By the way, the Sangh calls Tribals Vanvasis, or Forest Dwellers, just to maintain that they are not the original or indigenous people who existed before the Aryan or Vedic age and therefore could not be Sanatana Hindus.
But if success is measured by legal institutionalisation, the movement has won. The fact that thirteen states now have laws that treat "reconversion" as exempt from criminal scrutiny is a massive victory for the Sangh Parivar. They have successfully moved the goalposts: conversion is now viewed as a "threat to national security" and a "conspiracy," while Ghar Wapsi is viewed as "national integration" and "reclaiming stolen property."
As the Supreme Court takes up the petitions of the Catholic Bishops Conference of India, the All India Catholic Union, the National Council of Churches in India, and the Mumbai-based CJP in 2026, a question is raised before the court: Can a secular state have a "directional" law?

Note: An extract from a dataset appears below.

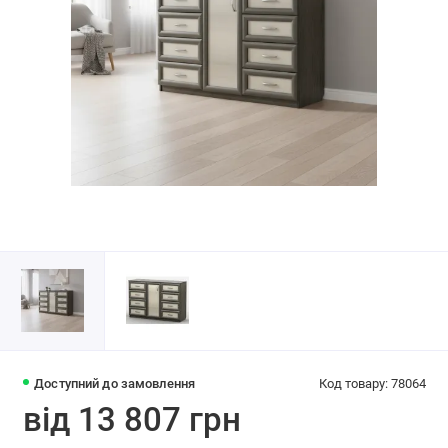
Доступний до замовлення
Код товару: 78064
від 13 807 грн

The 1977 Rev. Stanislaus judgment upheld the regulation of coercive conversion but never envisaged the broad definitions of "allurement" or the life-imprisonment penalties seen in 2026.

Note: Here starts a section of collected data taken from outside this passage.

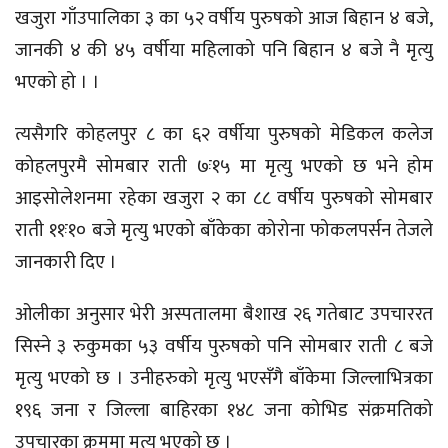
खजुरा गाँउपालिका ३ का ५२ वर्षीय पुरुषको आज बिहान ४ बजे,
जानकी ४ की ४५ वर्षीया महिलाको पनि बिहान ४ बजे नै मृत्यु
भएको हो । ।
त्यसैगरि कोहलपुर ८ का ६२ वर्षीया पुरुषको मेडिकल कलेज
कोहलपुरमै सोमबार राती ७ः१५ मा मृत्यु भएको छ भने होम
आइसोलेशनमा रहेका खजुरा २ का ८८ वर्षीय पुरुषको सोमबार
राती ११ः१० बजे मृत्यु भएको बाँकेका कोरोना फोकलपर्सन तेजले
जानकारी दिए ।
ओलीका अनुसार भेरी अस्पतालमा बैशाख २६ गतेबाट उपचाररत
सिस्ने ३ रुकुमका ५३ वर्षीय पुरुषको पनि सोमबार राती ८ बजे
मृत्यु भएको छ । उनीहरुको मृत्यु भएसँगै बाँकेमा जिल्लाभित्रका
१९६ जना र जिल्ला बाहिरका १४८ जना कोभिड संक्रमतिको
उपचारका क्रममा मृत्यु भएको छ ।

If a Dalit Christian is arrested for "allurement" because a church offered their child a scholarship, but a Hindu activist is praised for offering that same person a "low-cost house" to return to Hinduism, the law has ceased to be an instrument of justice. It has become a tool of demography.
The "Homecoming" narrative relies on the idea that Hinduism is the "default" and everything else is an "intervention." By criminalising the intervention and subsidising the return, the state is no longer a neutral arbiter of conscience. It has become a participant in the mission of Shuddhi.
India's republic rests on freedom of conscience and equal citizenship. Whether its conversion framework can be reconciled with that vision remains the defining question of this decade. The 20% or so religious minorities in India pose a question: can a constitutional democracy tolerate a legal system where the state decides which direction of prayer is a crime and which is a "homecoming."